◆ What the task requires
Retype the lines below exactly, from the one that contains "Segment <item>left lung" through the last, and leave every picture out.

───

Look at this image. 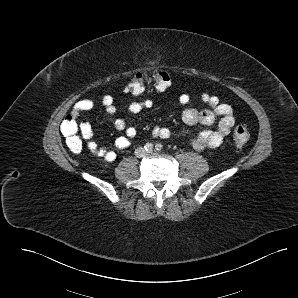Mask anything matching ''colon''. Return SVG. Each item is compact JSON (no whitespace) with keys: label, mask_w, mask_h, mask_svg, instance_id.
<instances>
[{"label":"colon","mask_w":298,"mask_h":298,"mask_svg":"<svg viewBox=\"0 0 298 298\" xmlns=\"http://www.w3.org/2000/svg\"><path fill=\"white\" fill-rule=\"evenodd\" d=\"M154 85L159 91L167 90L171 85V78L168 72L164 70L157 71L154 75ZM148 86L147 75L143 72H137L133 75L127 84L125 91L133 96L142 95ZM61 132L65 137L66 145L70 151L79 153L83 147V140L92 135L91 127L78 120L77 116L68 114L61 123ZM250 138V133L245 125H237L234 128L232 140L237 147L245 145Z\"/></svg>","instance_id":"5ec220e1"}]
</instances>
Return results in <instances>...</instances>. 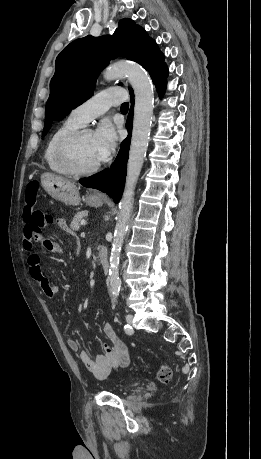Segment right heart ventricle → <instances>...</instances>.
Here are the masks:
<instances>
[{"label":"right heart ventricle","mask_w":261,"mask_h":459,"mask_svg":"<svg viewBox=\"0 0 261 459\" xmlns=\"http://www.w3.org/2000/svg\"><path fill=\"white\" fill-rule=\"evenodd\" d=\"M82 126V124L76 122L71 117H68L52 131L44 150V160L51 171L68 175V173L58 163L57 148L64 136Z\"/></svg>","instance_id":"right-heart-ventricle-1"}]
</instances>
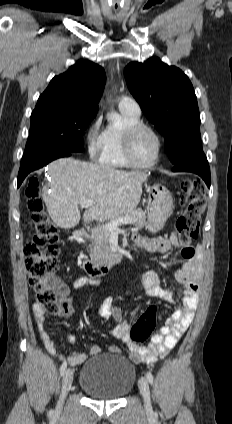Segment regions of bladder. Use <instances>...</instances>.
<instances>
[{
	"mask_svg": "<svg viewBox=\"0 0 232 424\" xmlns=\"http://www.w3.org/2000/svg\"><path fill=\"white\" fill-rule=\"evenodd\" d=\"M134 365L122 355L98 354L81 369L79 387L97 399H121L133 388Z\"/></svg>",
	"mask_w": 232,
	"mask_h": 424,
	"instance_id": "obj_1",
	"label": "bladder"
}]
</instances>
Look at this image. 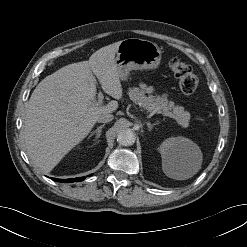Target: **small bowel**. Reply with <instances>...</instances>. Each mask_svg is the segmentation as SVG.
I'll return each mask as SVG.
<instances>
[{
	"label": "small bowel",
	"instance_id": "small-bowel-1",
	"mask_svg": "<svg viewBox=\"0 0 247 247\" xmlns=\"http://www.w3.org/2000/svg\"><path fill=\"white\" fill-rule=\"evenodd\" d=\"M142 87H143V89H144L145 91H147V92H151V90H152L150 87H148V86H146V85H143Z\"/></svg>",
	"mask_w": 247,
	"mask_h": 247
}]
</instances>
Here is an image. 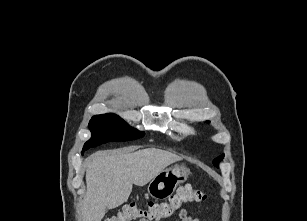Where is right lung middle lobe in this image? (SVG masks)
I'll use <instances>...</instances> for the list:
<instances>
[{
  "label": "right lung middle lobe",
  "mask_w": 307,
  "mask_h": 221,
  "mask_svg": "<svg viewBox=\"0 0 307 221\" xmlns=\"http://www.w3.org/2000/svg\"><path fill=\"white\" fill-rule=\"evenodd\" d=\"M92 137L83 147L82 154L90 147L107 142L129 141L144 136V132L131 128L124 120L114 114L95 115L89 122Z\"/></svg>",
  "instance_id": "1"
}]
</instances>
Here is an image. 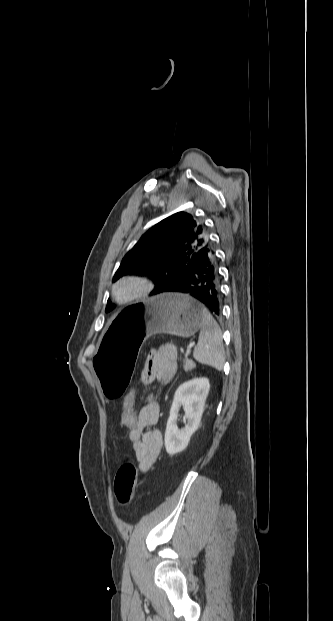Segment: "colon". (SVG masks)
Here are the masks:
<instances>
[{
	"mask_svg": "<svg viewBox=\"0 0 333 621\" xmlns=\"http://www.w3.org/2000/svg\"><path fill=\"white\" fill-rule=\"evenodd\" d=\"M135 390L131 389L124 399L121 410V422L127 428L133 427L138 419V410L135 407ZM137 485V470L133 463L126 462L120 466L116 473L114 490L119 504H129Z\"/></svg>",
	"mask_w": 333,
	"mask_h": 621,
	"instance_id": "1",
	"label": "colon"
}]
</instances>
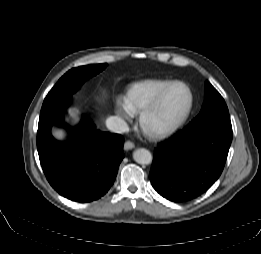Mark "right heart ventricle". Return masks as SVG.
Instances as JSON below:
<instances>
[{"instance_id":"right-heart-ventricle-1","label":"right heart ventricle","mask_w":261,"mask_h":254,"mask_svg":"<svg viewBox=\"0 0 261 254\" xmlns=\"http://www.w3.org/2000/svg\"><path fill=\"white\" fill-rule=\"evenodd\" d=\"M170 81L148 79L133 85L127 96V104L133 114L142 112L170 84Z\"/></svg>"}]
</instances>
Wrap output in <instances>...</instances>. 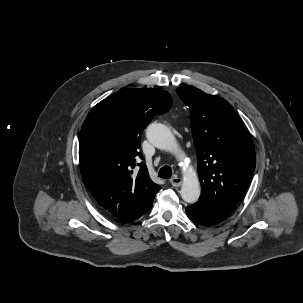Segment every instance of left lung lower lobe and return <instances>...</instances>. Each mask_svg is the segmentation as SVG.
<instances>
[{
	"instance_id": "0a47b994",
	"label": "left lung lower lobe",
	"mask_w": 303,
	"mask_h": 303,
	"mask_svg": "<svg viewBox=\"0 0 303 303\" xmlns=\"http://www.w3.org/2000/svg\"><path fill=\"white\" fill-rule=\"evenodd\" d=\"M186 213L192 221L203 226L219 224L229 216L217 207L204 202L190 205L186 208Z\"/></svg>"
}]
</instances>
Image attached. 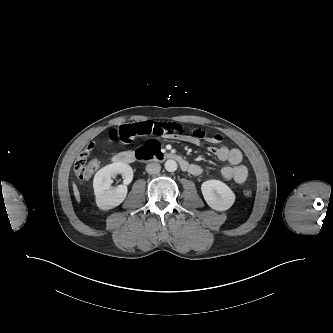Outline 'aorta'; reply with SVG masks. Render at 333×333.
I'll list each match as a JSON object with an SVG mask.
<instances>
[{"label": "aorta", "instance_id": "762f6f07", "mask_svg": "<svg viewBox=\"0 0 333 333\" xmlns=\"http://www.w3.org/2000/svg\"><path fill=\"white\" fill-rule=\"evenodd\" d=\"M165 169L168 172H174V171H176L177 170V163H176V161L171 160V159L167 160L165 162Z\"/></svg>", "mask_w": 333, "mask_h": 333}]
</instances>
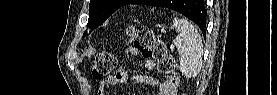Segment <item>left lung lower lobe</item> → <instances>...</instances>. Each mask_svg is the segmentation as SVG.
Wrapping results in <instances>:
<instances>
[{
    "label": "left lung lower lobe",
    "instance_id": "0a47b994",
    "mask_svg": "<svg viewBox=\"0 0 277 95\" xmlns=\"http://www.w3.org/2000/svg\"><path fill=\"white\" fill-rule=\"evenodd\" d=\"M155 3H161L162 7L173 9L178 11L194 21L205 35L206 26V10L203 4V0H132L129 4H146L152 5ZM171 3V5H168Z\"/></svg>",
    "mask_w": 277,
    "mask_h": 95
}]
</instances>
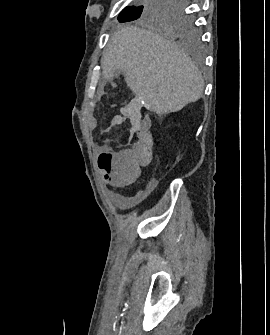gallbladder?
<instances>
[{"label":"gallbladder","mask_w":270,"mask_h":335,"mask_svg":"<svg viewBox=\"0 0 270 335\" xmlns=\"http://www.w3.org/2000/svg\"><path fill=\"white\" fill-rule=\"evenodd\" d=\"M120 72H122V74H124L123 70H120ZM120 72H118V76H120Z\"/></svg>","instance_id":"1"}]
</instances>
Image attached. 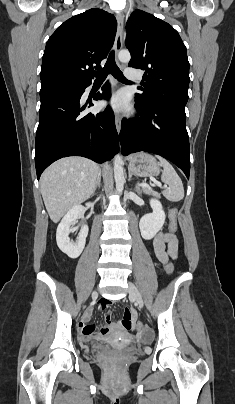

───

◆ Completed task
Segment <item>left lung lower lobe</item> → <instances>...</instances>. Each mask_svg is the segmentation as SVG.
Wrapping results in <instances>:
<instances>
[{
    "label": "left lung lower lobe",
    "instance_id": "0a47b994",
    "mask_svg": "<svg viewBox=\"0 0 277 95\" xmlns=\"http://www.w3.org/2000/svg\"><path fill=\"white\" fill-rule=\"evenodd\" d=\"M155 3H161L162 7L173 9L178 11L194 21L205 35L206 26V10L203 4V0H132L129 4H146L152 5ZM171 3V5H168Z\"/></svg>",
    "mask_w": 277,
    "mask_h": 95
}]
</instances>
gallbladder?
<instances>
[{"label":"gallbladder","mask_w":270,"mask_h":335,"mask_svg":"<svg viewBox=\"0 0 270 335\" xmlns=\"http://www.w3.org/2000/svg\"><path fill=\"white\" fill-rule=\"evenodd\" d=\"M120 72H122V74H124L123 70H120ZM120 72H118V76H120Z\"/></svg>","instance_id":"1"}]
</instances>
Image attached. 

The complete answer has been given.